Wgpu: vulkan validation error: VUID-vkDestroyFramebuffer-framebuffer-00892

Created on 12 Jul 2020 · 18Comments · Source: gfx-rs/wgpu

Occasionally (every few hundred frames on average) I get VUID-vkDestroyFramebuffer-framebuffer-00892 validation errors. The timing seems irregular, so I guess something is racing under the hood.

My render loop is quite straighforward (removed error handling):

let frame = swap_chain.lock().await.get_next_frame().unwrap()
...
let mut encoder =  device.create_command_encoder(&wgpu::CommandEncoderDescriptor { label: None });
...
let mut rpass = geometry_pass.begin(&mut encoder, &frame.output.view);
...
let mut rpass = lighting_pass.begin(&mut encoder, &frame.output.view);
...
queue.submit(Some(encoder.finish()));

I played around a little and adding:

std::thread::sleep(std::time::Duration::from_millis(10));
drop(frame);

at the end prevents the validation errors.

bug

Source

FlorianUekermann

👍2

Most helpful comment

I'm running into this validation error as well. I see the validation error go away after applying one of the following changes:

Simplify the scene (by rendering fewer instances, or a mesh with fewer vertices).
Add a sleep after queue.submit as mentioned in https://github.com/gfx-rs/wgpu/issues/785#issue-655407567 (10ms was too short for me, 30ms worked though). EDIT: Adding the sleep before queue.submit also works for me. The location of the sleep doesn't seem to matter too much. Also it might be relevant that device.poll takes about 30ms for me as well, or maybe that's just a coincidence.
Call device.poll(wgpu::Maintain::Wait) before queue.submit.

I also tried calling device.poll _after_ queue.submit, which did get rid of the validation error mentioned in this issue, but triggered a different one instead: UNASSIGNED-CoreValidation-DrawState-QueueForwardProgress. The result was the same when calling device.poll in a loop in a separate thread. I could make a separate issue for that?

benfrankel on 3 Aug 2020

👍2

All 18 comments

Would you have a repro case?

kvark on 12 Jul 2020

I can try to record a trace. Does that help?

FlorianUekermann on 12 Jul 2020

Yes, an API trace would be wonderful, plus your adapter info for the reference (we should include it in the trace).

kvark on 12 Jul 2020

I attached the vulkaninfo output and the trace with current master (had to compress it twice, because github doesn't like .xz and just using zip makes it 20x larger).

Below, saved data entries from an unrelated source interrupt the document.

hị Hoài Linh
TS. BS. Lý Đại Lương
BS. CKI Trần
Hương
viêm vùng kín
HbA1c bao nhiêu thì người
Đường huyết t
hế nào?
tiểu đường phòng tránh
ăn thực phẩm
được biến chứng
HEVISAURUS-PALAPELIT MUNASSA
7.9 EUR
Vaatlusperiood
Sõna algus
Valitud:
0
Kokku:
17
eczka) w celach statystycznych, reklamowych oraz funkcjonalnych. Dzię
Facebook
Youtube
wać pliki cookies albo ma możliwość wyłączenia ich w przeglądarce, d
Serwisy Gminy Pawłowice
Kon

lspci says: Advanced Micro Devices, Inc. [AMD/ATI] Navi 14 [Radeon RX 5500/5500M / Pro 5500M] (rev c5)
trace.zip
vulkaninfo.txt

FlorianUekermann on 13 Jul 2020

👍1

@FlorianUekermann thank you! What wgpu-rs (or wgpu) revision was that from?

kvark on 14 Jul 2020

wgpu-rs master at time of posting. I updated right before recording. I can't check right now.

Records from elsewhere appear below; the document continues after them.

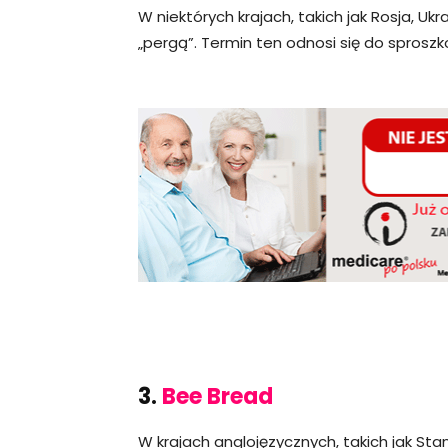
W niektórych krajach, takich jak Rosja, Uk
„pergą”. Termin ten odnosi się do sproszk
3.
Bee Bread
W krajach anglojęzycznych, takich jak Sta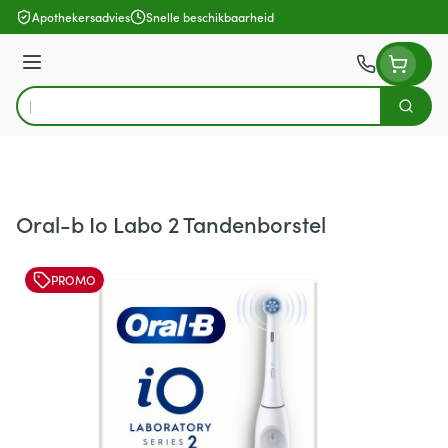
Ga naar de inhoud
Apothekersadvies
Snelle beschikbaarheid
Menu
Zoek
Product, merk, categorie...
Oral-b Io Labo 2 Tandenborstel
PROMO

FlorianUekermann on 14 Jul 2020

I'm having trouble replaying this API trace due to API mismatches. Could you specify the exact revision (of either wgpu-rs or wgpu) this was taken from?

kvark on 22 Jul 2020

After a bit more wrangling, I'm able to replay this API trace. It's panicking on old.is_none() in the HUB registry for buffers. No validation errors before that.

kvark on 22 Jul 2020

I'll play around with some traces on the weekend. Is it possible that a race during recording has a different outcome when being replayed?

FlorianUekermann on 23 Jul 2020

I don't currently see how this would be possible with regards to the buffer IDs. We record Action::DestroyBuffer right before we free the corresponding ID in the hub, and until we do that nothing can technically allocate this ID for a new buffer.
This is still fairly fresh tech though, so I might be missing something

kvark on 23 Jul 2020

This still happens on latest wgpu-rs master.

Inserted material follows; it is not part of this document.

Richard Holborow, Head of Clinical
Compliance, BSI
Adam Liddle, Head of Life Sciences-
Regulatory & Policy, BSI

I fixed my panic on shutdown and tried again on wgpu-rs master, which uses wgpu b35209398823e95d71cce718fd98fa54ce43271d right now. Unfortunately I can't play back the traces with that revision:

$ RUST_LOG=info cargo run --features winit -- ../../../trace/
[0.009707 INFO]()(no module): Loading trace '"../../../trace/"'
thread 'main' panicked at 'called `Result::unwrap()` on an `Err` value: Parser(Eof, Position { col: 1, line: 4780556 })', player/src/bin/play.rs:42:70
note: run with `RUST_BACKTRACE=1` environment variable to display a backtrace

Am I using the player wrong? Its not really a problem right now, so I can try again in a few weeks.

Btw, when shutting down I can also produce the occasional segfault and a few other validation errors. Maybe it is worth mentioning that I am rendering in a separate task, not the winit event loop.

Edit: Another observation - The validation error happens a lot more frequently when I am not recording a trace.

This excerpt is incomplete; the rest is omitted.